WORK INSTRUCTIONS: Please print nothing but the lines from the one with "Like this post, it’s" to the last line of the records below, and omit pictures.

Stored data entries
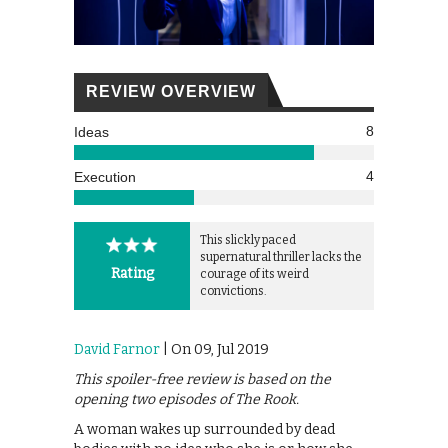
REVIEW OVERVIEW
8
Ideas
4
Execution
This slickly paced
supernatural thriller lacks the
Rating
courage of its weird
convictions.
David Farnor
| On 09, Jul 2019
This spoiler-free review is based on the
opening two episodes of The Rook.
A woman wakes up surrounded by dead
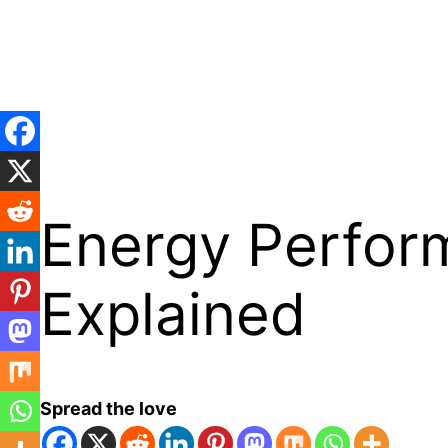
Skip
to
content
Energy Perform
Explained
Spread the love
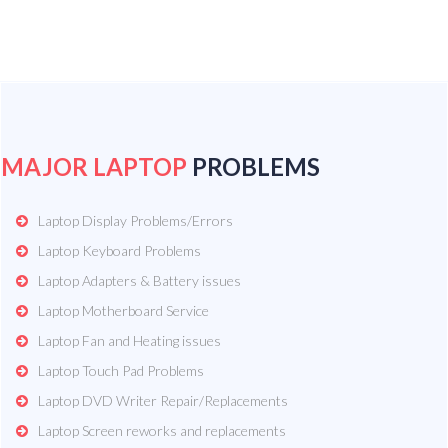
MAJOR LAPTOP
PROBLEMS
Laptop Display Problems/Errors
Laptop Keyboard Problems
Laptop Adapters & Battery issues
Laptop Motherboard Service
Laptop Fan and Heating issues
Laptop Touch Pad Problems
Laptop DVD Writer Repair/Replacements
Laptop Screen reworks and replacements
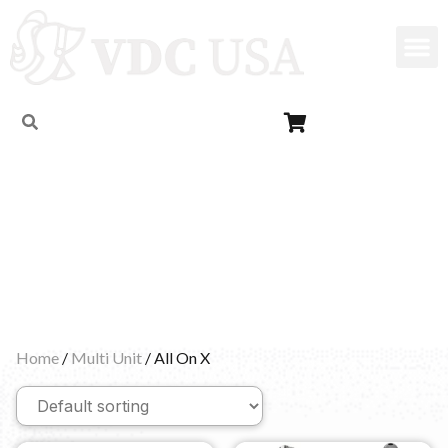
All On X
Home
/
Multi Unit
/ All On X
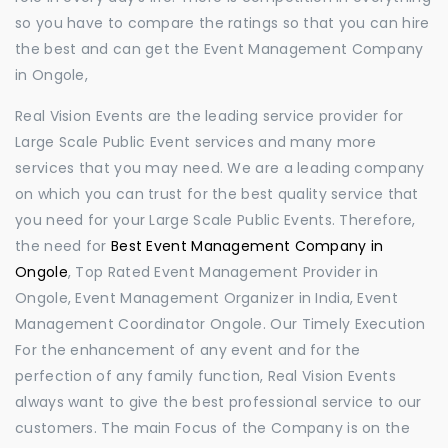
so you have to compare the ratings so that you can hire
the best and can get the Event Management Company
in Ongole,
Real Vision Events are the leading service provider for
Large Scale Public Event services and many more
services that you may need. We are a leading company
on which you can trust for the best quality service that
you need for your Large Scale Public Events. Therefore,
the need for
Best Event Management Company in
Ongole
, Top Rated Event Management Provider in
Ongole, Event Management Organizer in India, Event
Management Coordinator Ongole. Our Timely Execution
For the enhancement of any event and for the
perfection of any family function, Real Vision Events
always want to give the best professional service to our
customers. The main Focus of the Company is on the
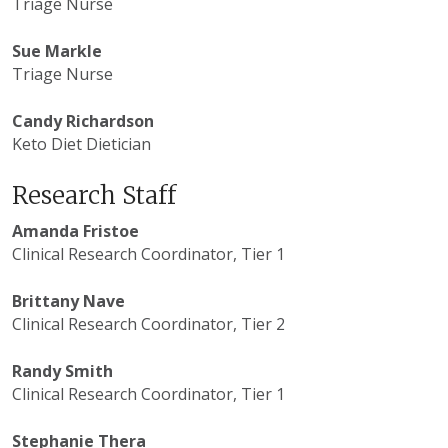
Triage Nurse
Sue Markle
Triage Nurse
Candy Richardson
Keto Diet Dietician
Research Staff
Amanda Fristoe
Clinical Research Coordinator, Tier 1
Brittany Nave
Clinical Research Coordinator, Tier 2
Randy Smith
Clinical Research Coordinator, Tier 1
Stephanie Thera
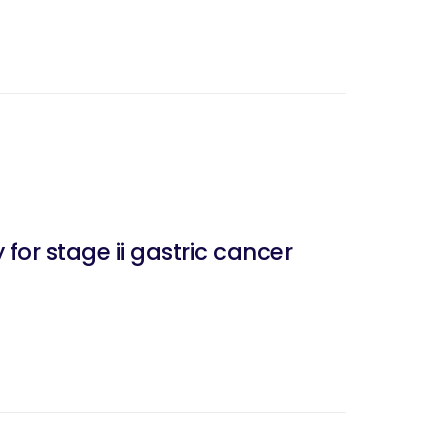
or stage ii gastric cancer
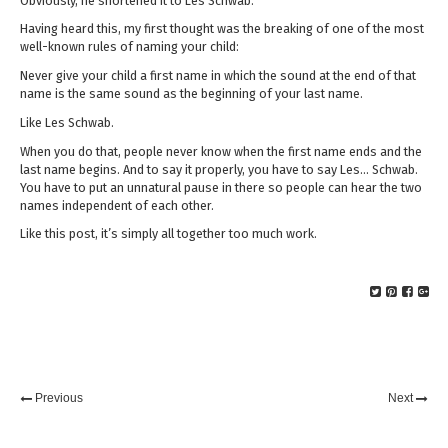
Obviously, he shortened it to Les Schwab.
Having heard this, my first thought was the breaking of one of the most
well-known rules of naming your child:
Never give your child a first name in which the sound at the end of that
name is the same sound as the beginning of your last name.
Like Les Schwab.
When you do that, people never know when the first name ends and the
last name begins. And to say it properly, you have to say Les… Schwab.
You have to put an unnatural pause in there so people can hear the two
names independent of each other.
Like this post, it’s simply all together too much work.
Previous
Next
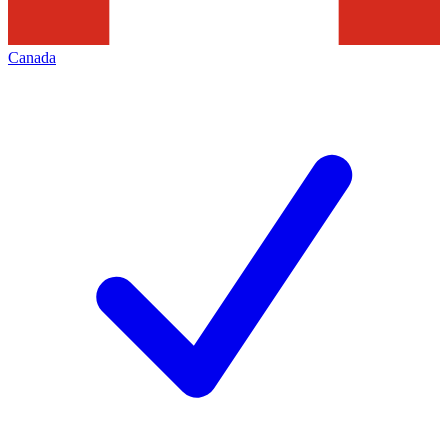
Canada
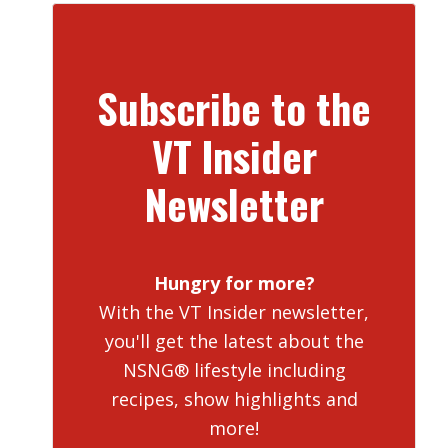
Subscribe to the
VT Insider
Newsletter
Hungry for more?
With the VT Insider newsletter,
you'll get the latest about the
NSNG® lifestyle including
recipes, show highlights and
more!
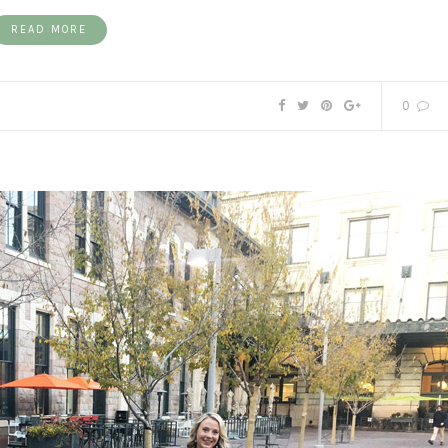
READ MORE
0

WRITTEN REPLY:
Like this post, it’s simply all together too much work.
Previous
Next
Canada
Subscribe to the
VT Insider
Newsletter
Hungry for more?
With the VT Insider newsletter,
you'll get the latest about the
NSNG® lifestyle including
recipes, show highlights and
more!
READ MORE
0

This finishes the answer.